EXERCISE PROMPT:
Provide a verbatim copy of all the records below, leaving the images out.

Transcribed page contents:
▼▼▼

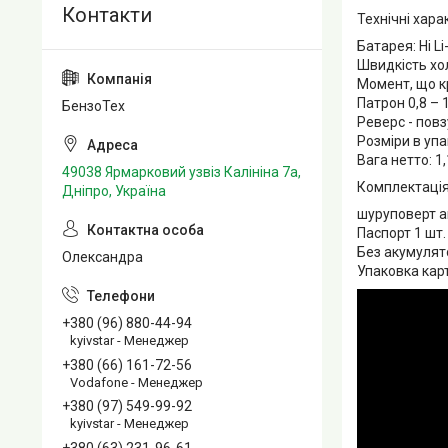
Технічні хара
Батарея: Ні Li
Швидкість холо
Момент, що кр
Патрон 0,8 – 
БензоТех
Реверс - пов
Розміри в упа
Вага нетто: 1,
49038 Ярмарковий узвіз Калініна 7а,
Комплектація
Дніпро, Україна
шуруповерт ак
Паспорт 1 шт.
Без акумулят
Олександра
Упаковка кар
+380 (96) 880-44-94
kyivstar - Менеджер
+380 (66) 161-72-56
Vodafone - Менеджер
+380 (97) 549-99-92
kyivstar - Менеджер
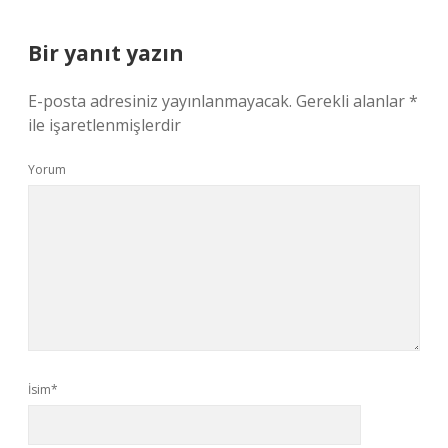
Bir yanıt yazın
E-posta adresiniz yayınlanmayacak.
Gerekli alanlar
*
ile işaretlenmişlerdir
Yorum
İsim*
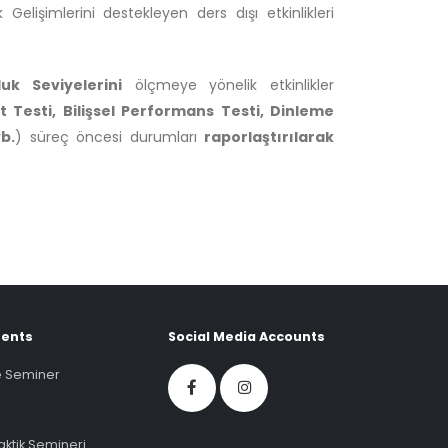
elişimlerini destekleyen ders dışı etkinlikleri
uk Seviyelerini
ölçmeye yönelik etkinlikler
t Testi, Bilişsel Performans Testi, Dinleme
vb.
) süreç öncesi durumları
raporlaştırılarak
ents
Social Media Accounts
ve Seminer
ktik Semineri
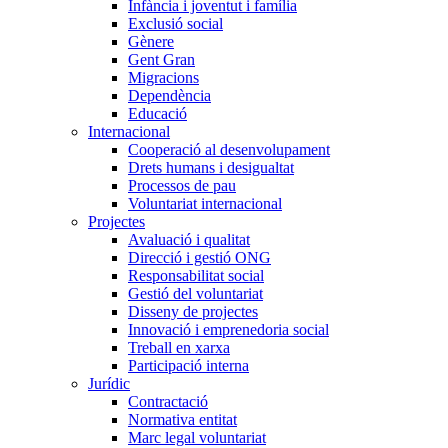
Infància i joventut i família
Exclusió social
Gènere
Gent Gran
Migracions
Dependència
Educació
Internacional
Cooperació al desenvolupament
Drets humans i desigualtat
Processos de pau
Voluntariat internacional
Projectes
Avaluació i qualitat
Direcció i gestió ONG
Responsabilitat social
Gestió del voluntariat
Disseny de projectes
Innovació i emprenedoria social
Treball en xarxa
Participació interna
Jurídic
Contractació
Normativa entitat
Marc legal voluntariat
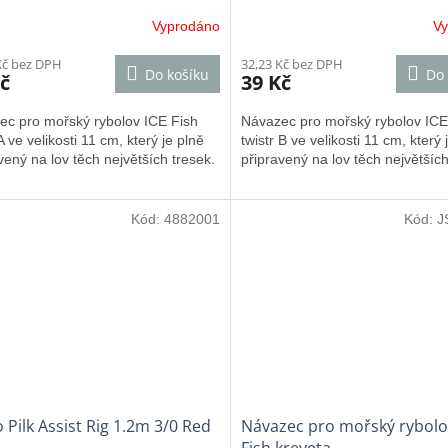
Vyprodáno
V
Kč bez DPH
32,23 Kč bez DPH
Do košíku
Do 
č
39 Kč
ec pro mořský rybolov ICE Fish
Návazec pro mořský rybolov ICE
 A ve velikosti 11 cm, který je plně
twistr B ve velikosti 11 cm, který 
vený na lov těch největších tresek.
připravený na lov těch největších
Kód:
4882001
Kód:
J
 Pilk Assist Rig 1.2m 3/0 Red
Návazec pro mořský rybolo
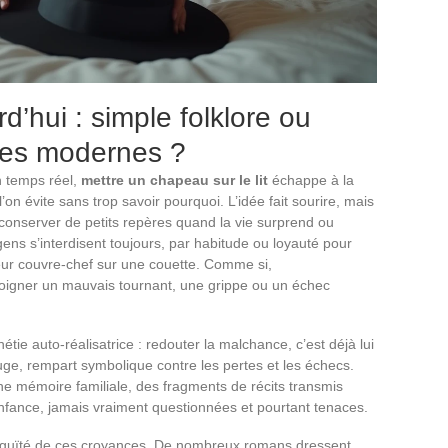
d’hui : simple folklore ou
sses modernes ?
n temps réel,
mettre un chapeau sur le lit
échappe à la
on évite sans trop savoir pourquoi. L’idée fait sourire, mais
de conserver de petits repères quand la vie surprend ou
 gens s’interdisent toujours, par habitude ou loyauté pour
leur couvre-chef sur une couette. Comme si,
éloigner un mauvais tournant, une grippe ou un échec
tie auto-réalisatrice : redouter la malchance, c’est déjà lui
efuge, rempart symbolique contre les pertes et les échecs.
ne mémoire familiale, des fragments de récits transmis
nfance, jamais vraiment questionnées et pourtant tenaces.
’ambiguïté de ces croyances. De nombreux romans dressent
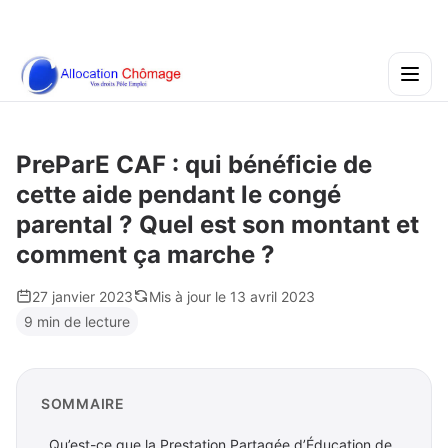
PreParE CAF : qui bénéficie de
cette aide pendant le congé
parental ? Quel est son montant et
comment ça marche ?
27 janvier 2023
Mis à jour le 13 avril 2023
9 min de lecture
SOMMAIRE
Qu’est-ce que la Prestation Partagée d’Éducation de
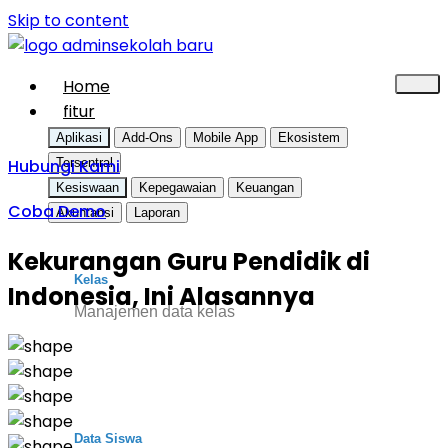
Skip to content
Home
fitur
Aplikasi
Add-Ons
Mobile App
Ekosistem
Hubungi Kami
Tersentral
Kesiswaan
Kepegawaian
Keuangan
Coba Demo
Akuntansi
Laporan
Kekurangan Guru Pendidik di
Kelas
Indonesia, Ini Alasannya
Manajemen data kelas
Data Siswa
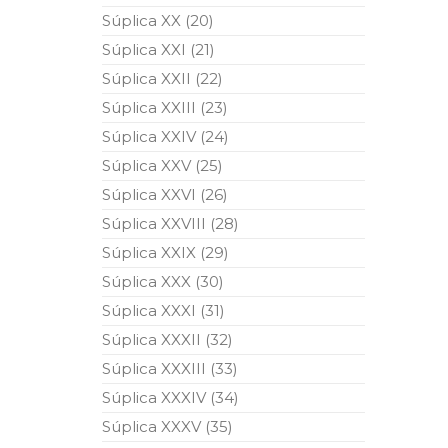
Súplica XX (20)
Súplica XXI (21)
Súplica XXII (22)
Súplica XXIII (23)
Súplica XXIV (24)
Súplica XXV (25)
Súplica XXVI (26)
Súplica XXVIII (28)
Súplica XXIX (29)
Súplica XXX (30)
Súplica XXXI (31)
Súplica XXXII (32)
Súplica XXXIII (33)
Súplica XXXIV (34)
Súplica XXXV (35)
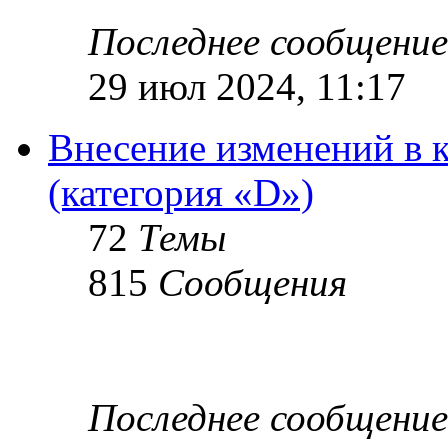
Последнее сообщение
29 июл 2024, 11:17
Внесение изменений в 
(категория «D»)
72
Темы
815
Сообщения
Последнее сообщение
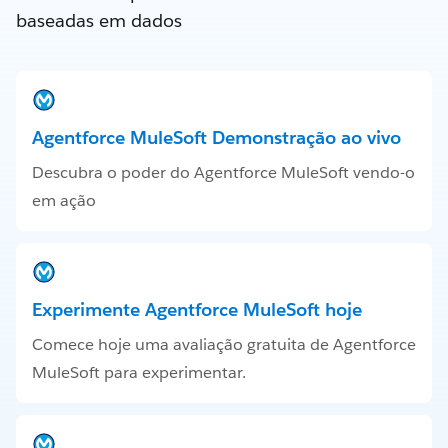
baseadas em dados
Agentforce MuleSoft Demonstração ao vivo
Descubra o poder do Agentforce MuleSoft vendo-o
em ação
Experimente Agentforce MuleSoft hoje
Comece hoje uma avaliação gratuita de Agentforce
MuleSoft para experimentar.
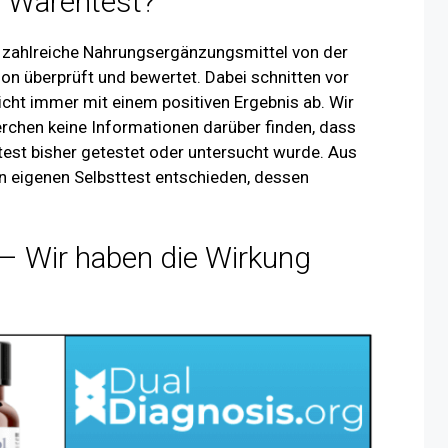
g Warentest?
s zahlreiche Nahrungsergänzungsmittel von der
n überprüft und bewertet. Dabei schnitten vor
nicht immer mit einem positiven Ergebnis ab. Wir
erchen keine Informationen darüber finden, dass
test bisher getestet oder untersucht wurde. Aus
n eigenen Selbsttest entschieden, dessen
 – Wir haben die Wirkung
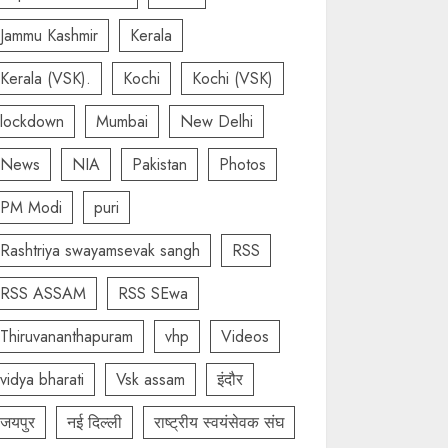
Jammu Kashmir
Kerala
Kerala (VSK).
Kochi
Kochi (VSK)
lockdown
Mumbai
New Delhi
News
NIA
Pakistan
Photos
PM Modi
puri
Rashtriya swayamsevak sangh
RSS
RSS ASSAM
RSS SEwa
Thiruvananthapuram
vhp
Videos
vidya bharati
Vsk assam
इंदौर
जयपुर
नई दिल्ली
राष्ट्रीय स्वयंसेवक संघ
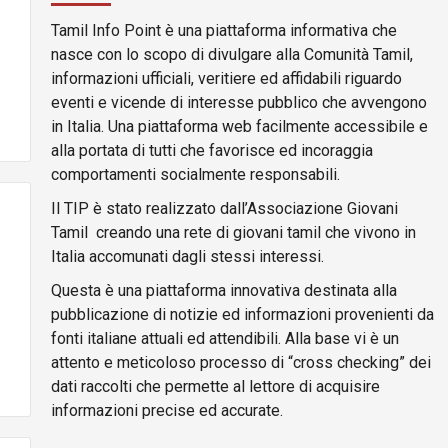
Tamil Info Point è una piattaforma informativa che
nasce con lo scopo di divulgare alla Comunità Tamil,
informazioni ufficiali, veritiere ed affidabili riguardo
eventi e vicende di interesse pubblico che avvengono
in Italia. Una piattaforma web facilmente accessibile e
alla portata di tutti che favorisce ed incoraggia
comportamenti socialmente responsabili.
Il TIP è stato realizzato dall’Associazione Giovani
Tamil creando una rete di giovani tamil che vivono in
Italia accomunati dagli stessi interessi.
Questa è una piattaforma innovativa destinata alla
pubblicazione di notizie ed informazioni provenienti da
fonti italiane attuali ed attendibili. Alla base vi è un
attento e meticoloso processo di “cross checking” dei
dati raccolti che permette al lettore di acquisire
informazioni precise ed accurate.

▲▲▲

WORKED SOLUTION:
Технічні хара
Батарея: Ні Li
Швидкість холо
Момент, що кр
Патрон 0,8 – 
БензоТех
Реверс - пов
Розміри в упа
Вага нетто: 1,
49038 Ярмарковий узвіз Калініна 7а,
Комплектація
Дніпро, Україна
шуруповерт ак
Паспорт 1 шт.
Без акумулят
Олександра
Упаковка кар
+380 (96) 880-44-94
kyivstar - Менеджер
+380 (66) 161-72-56
Vodafone - Менеджер
+380 (97) 549-99-92
kyivstar - Менеджер
Bir yanıt yazın
E-posta adresiniz yayınlanmayacak.
Gerekli alanlar
*
ile işaretlenmişlerdir
Yorum
İsim*
elişimlerini destekleyen ders dışı etkinlikleri
uk Seviyelerini
ölçmeye yönelik etkinlikler
t Testi, Bilişsel Performans Testi, Dinleme
vb.
) süreç öncesi durumları
raporlaştırılarak
ents
Social Media Accounts
ve Seminer
ktik Semineri
Infància i joventut i família
Exclusió social
Gènere
Gent Gran
Migracions
Dependència
Educació
Internacional
Cooperació al desenvolupament
Drets humans i desigualtat
Processos de pau
Voluntariat internacional
Projectes
Avaluació i qualitat
Direcció i gestió ONG
Responsabilitat social
Gestió del voluntariat
Disseny de projectes
Innovació i emprenedoria social
Treball en xarxa
Participació interna
Jurídic
Contractació
Normativa entitat
Marc legal voluntariat
Vyprodáno
V
Kč bez DPH
32,23 Kč bez DPH
Do košíku
Do 
č
39 Kč
ec pro mořský rybolov ICE Fish
Návazec pro mořský rybolov ICE
 A ve velikosti 11 cm, který je plně
twistr B ve velikosti 11 cm, který 
vený na lov těch největších tresek.
připravený na lov těch největších
Kód:
4882001
Kód:
J
 Pilk Assist Rig 1.2m 3/0 Red
Návazec pro mořský rybolo
d’hui : simple folklore ou
sses modernes ?
n temps réel,
mettre un chapeau sur le lit
échappe à la
on évite sans trop savoir pourquoi. L’idée fait sourire, mais
de conserver de petits repères quand la vie surprend ou
 gens s’interdisent toujours, par habitude ou loyauté pour
leur couvre-chef sur une couette. Comme si,
éloigner un mauvais tournant, une grippe ou un échec
tie auto-réalisatrice : redouter la malchance, c’est déjà lui
efuge, rempart symbolique contre les pertes et les échecs.
ne mémoire familiale, des fragments de récits transmis
nfance, jamais vraiment questionnées et pourtant tenaces.
’ambiguïté de ces croyances. De nombreux romans dressent
PreParE CAF : qui bénéficie de
cette aide pendant le congé
parental ? Quel est son montant et
comment ça marche ?
27 janvier 2023
Mis à jour le 13 avril 2023
9 min de lecture
SOMMAIRE
Qu’est-ce que la Prestation Partagée d’Éducation de
Skip to content
Home
fitur
Aplikasi
Add-Ons
Mobile App
Ekosistem
Hubungi Kami
Tersentral
Kesiswaan
Kepegawaian
Keuangan
Coba Demo
Akuntansi
Laporan
Kekurangan Guru Pendidik di
Kelas
Indonesia, Ini Alasannya
Manajemen data kelas
Data Siswa
Súplica XX (20)
Súplica XXI (21)
Súplica XXII (22)
Súplica XXIII (23)
Súplica XXIV (24)
Súplica XXV (25)
Súplica XXVI (26)
Súplica XXVIII (28)
Súplica XXIX (29)
Súplica XXX (30)
Súplica XXXI (31)
Súplica XXXII (32)
Súplica XXXIII (33)
Súplica XXXIV (34)
Súplica XXXV (35)
Последнее сообщение
29 июл 2024, 11:17
Внесение изменений в 
(категория «D»)
72
Темы
815
Сообщения
Последнее сообщение
baseadas em dados
Agentforce MuleSoft Demonstração ao vivo
Descubra o poder do Agentforce MuleSoft vendo-o
em ação
Experimente Agentforce MuleSoft hoje
Comece hoje uma avaliação gratuita de Agentforce
MuleSoft para experimentar.
g Warentest?
s zahlreiche Nahrungsergänzungsmittel von der
n überprüft und bewertet. Dabei schnitten vor
nicht immer mit einem positiven Ergebnis ab. Wir
erchen keine Informationen darüber finden, dass
test bisher getestet oder untersucht wurde. Aus
n eigenen Selbsttest entschieden, dessen
 – Wir haben die Wirkung
Jammu Kashmir
Kerala
Kerala (VSK).
Kochi
Kochi (VSK)
lockdown
Mumbai
New Delhi
News
NIA
Pakistan
Photos
PM Modi
puri
Rashtriya swayamsevak sangh
RSS
RSS ASSAM
RSS SEwa
Thiruvananthapuram
vhp
Videos
vidya bharati
Vsk assam
इंदौर
जयपुर
नई दिल्ली
राष्ट्रीय स्वयंसेवक संघ
Tamil Info Point è una piattaforma informativa che
nasce con lo scopo di divulgare alla Comunità Tamil,
informazioni ufficiali, veritiere ed affidabili riguardo
eventi e vicende di interesse pubblico che avvengono
in Italia. Una piattaforma web facilmente accessibile e
alla portata di tutti che favorisce ed incoraggia
comportamenti socialmente responsabili.
Il TIP è stato realizzato dall’Associazione Giovani
Tamil creando una rete di giovani tamil che vivono in
Italia accomunati dagli stessi interessi.
Questa è una piattaforma innovativa destinata alla
pubblicazione di notizie ed informazioni provenienti da
fonti italiane attuali ed attendibili. Alla base vi è un
attento e meticoloso processo di “cross checking” dei
dati raccolti che permette al lettore di acquisire
informazioni precise ed accurate.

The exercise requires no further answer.